HOW TO COMPLETE THIS TASK – Exactly repeat all the records below, omitting the images they hold.

Segment Open

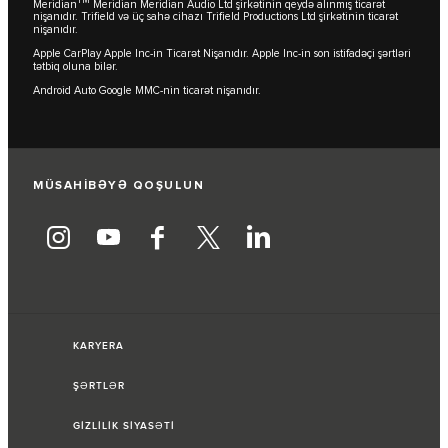
TM
Meridian
Meridian Meridian Audio Ltd şirkətinin qeydə alınmış ticarət
nişanıdır. Trifield və üç sahə cihazı Trifield Productions Ltd şirkətinin ticarət
nişanıdır.
Apple CarPlay Apple Inc-in Ticarət Nişanıdır. Apple Inc-in son istifadəçi şərtləri
tətbiq oluna bilər.
Android Auto Google MMC-nin ticarət nişanıdır.
MÜSAHİBƏYƏ QOŞULUN
KARYERA
ŞƏRTLƏR
GİZLİLİK SİYASƏTİ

Segment Closed

RESULT –
TM
Meridian
Meridian Meridian Audio Ltd şirkətinin qeydə alınmış ticarət
nişanıdır. Trifield və üç sahə cihazı Trifield Productions Ltd şirkətinin ticarət
nişanıdır.
Apple CarPlay Apple Inc-in Ticarət Nişanıdır. Apple Inc-in son istifadəçi şərtləri
tətbiq oluna bilər.
Android Auto Google MMC-nin ticarət nişanıdır.
MÜSAHİBƏYƏ QOŞULUN
KARYERA
ŞƏRTLƏR
GİZLİLİK SİYASƏTİ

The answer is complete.